[Page images and extracted text]
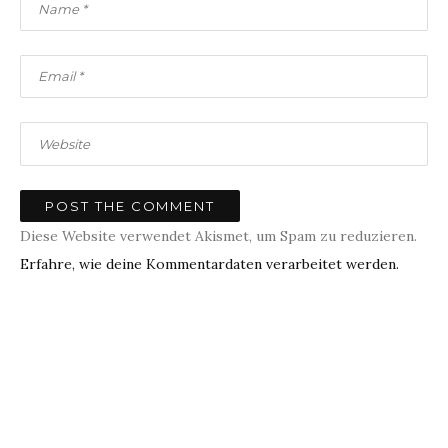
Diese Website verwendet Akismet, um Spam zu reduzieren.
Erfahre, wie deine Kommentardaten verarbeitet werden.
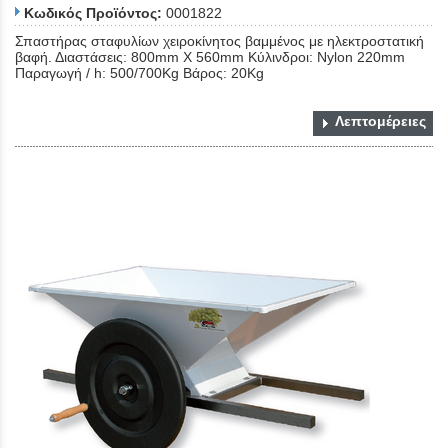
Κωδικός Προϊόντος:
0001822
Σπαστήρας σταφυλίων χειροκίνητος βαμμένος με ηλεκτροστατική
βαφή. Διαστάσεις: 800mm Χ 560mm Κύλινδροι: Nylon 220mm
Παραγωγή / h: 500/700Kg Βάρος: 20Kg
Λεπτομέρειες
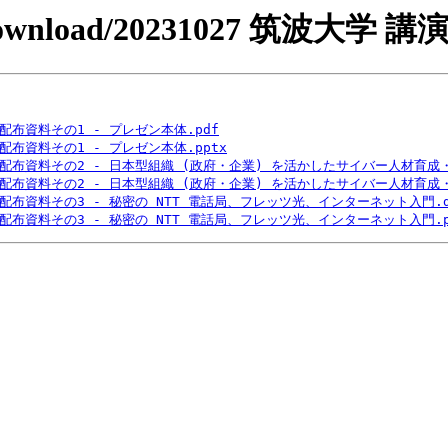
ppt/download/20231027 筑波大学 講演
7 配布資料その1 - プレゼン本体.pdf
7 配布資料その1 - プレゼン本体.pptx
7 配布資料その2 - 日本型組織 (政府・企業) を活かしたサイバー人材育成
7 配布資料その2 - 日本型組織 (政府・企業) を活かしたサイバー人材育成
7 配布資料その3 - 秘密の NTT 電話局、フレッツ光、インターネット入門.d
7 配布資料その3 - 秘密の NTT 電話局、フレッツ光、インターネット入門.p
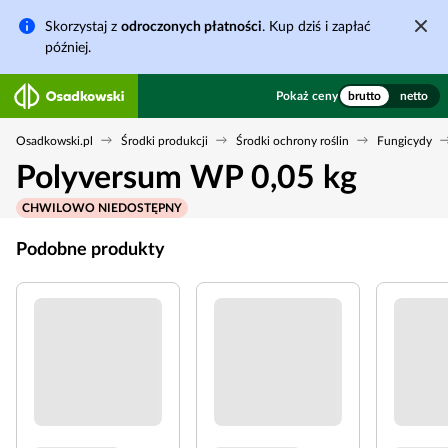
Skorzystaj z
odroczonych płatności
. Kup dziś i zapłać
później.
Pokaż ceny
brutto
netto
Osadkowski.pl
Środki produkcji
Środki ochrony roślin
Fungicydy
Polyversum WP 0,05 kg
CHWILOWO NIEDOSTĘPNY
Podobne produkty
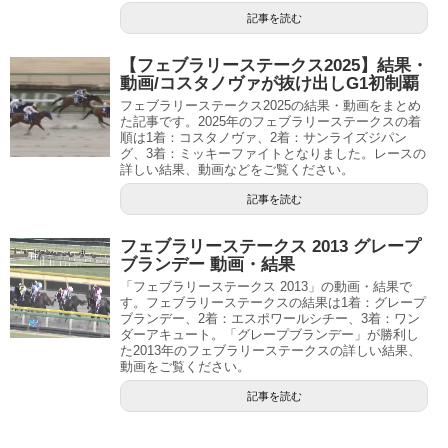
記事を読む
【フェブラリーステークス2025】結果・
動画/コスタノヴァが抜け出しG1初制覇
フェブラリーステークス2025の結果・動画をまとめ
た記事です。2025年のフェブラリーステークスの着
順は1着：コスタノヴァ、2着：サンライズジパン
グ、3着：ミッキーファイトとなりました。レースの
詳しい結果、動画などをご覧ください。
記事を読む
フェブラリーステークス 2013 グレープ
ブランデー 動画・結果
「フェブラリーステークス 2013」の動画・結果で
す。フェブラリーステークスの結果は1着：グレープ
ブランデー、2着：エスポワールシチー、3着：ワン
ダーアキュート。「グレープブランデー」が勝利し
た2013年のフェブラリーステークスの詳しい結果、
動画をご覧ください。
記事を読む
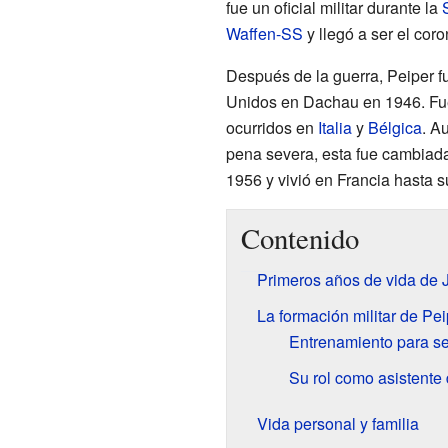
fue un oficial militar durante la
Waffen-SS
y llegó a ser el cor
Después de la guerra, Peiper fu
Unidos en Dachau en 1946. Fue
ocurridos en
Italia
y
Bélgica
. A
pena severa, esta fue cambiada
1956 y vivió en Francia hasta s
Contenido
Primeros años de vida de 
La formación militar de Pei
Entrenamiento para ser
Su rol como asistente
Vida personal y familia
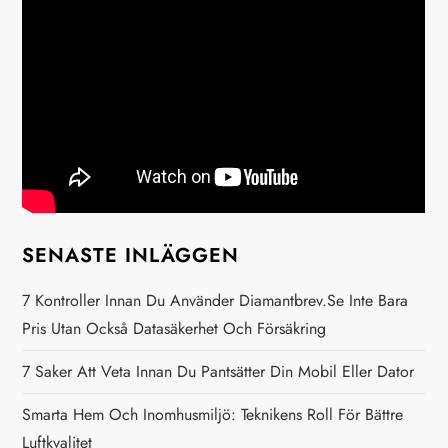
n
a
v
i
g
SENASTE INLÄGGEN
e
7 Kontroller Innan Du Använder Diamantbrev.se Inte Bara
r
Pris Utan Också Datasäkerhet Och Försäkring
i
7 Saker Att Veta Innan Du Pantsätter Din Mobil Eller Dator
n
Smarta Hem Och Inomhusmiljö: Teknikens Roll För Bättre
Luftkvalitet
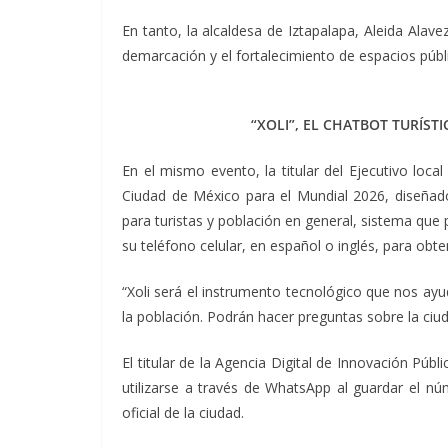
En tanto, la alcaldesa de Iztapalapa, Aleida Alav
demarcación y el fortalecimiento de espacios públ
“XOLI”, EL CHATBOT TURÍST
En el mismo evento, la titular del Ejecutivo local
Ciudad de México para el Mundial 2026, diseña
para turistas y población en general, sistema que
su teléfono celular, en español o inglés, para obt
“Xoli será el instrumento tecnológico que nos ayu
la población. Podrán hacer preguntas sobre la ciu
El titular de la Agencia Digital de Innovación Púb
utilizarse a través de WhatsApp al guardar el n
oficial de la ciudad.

◆ Work instructions
Wherever the word "プレゼン本体" appears in the entries above, copy that line.

◆ Finished task
7 配布資料その1 - プレゼン本体.pdf
7 配布資料その1 - プレゼン本体.pptx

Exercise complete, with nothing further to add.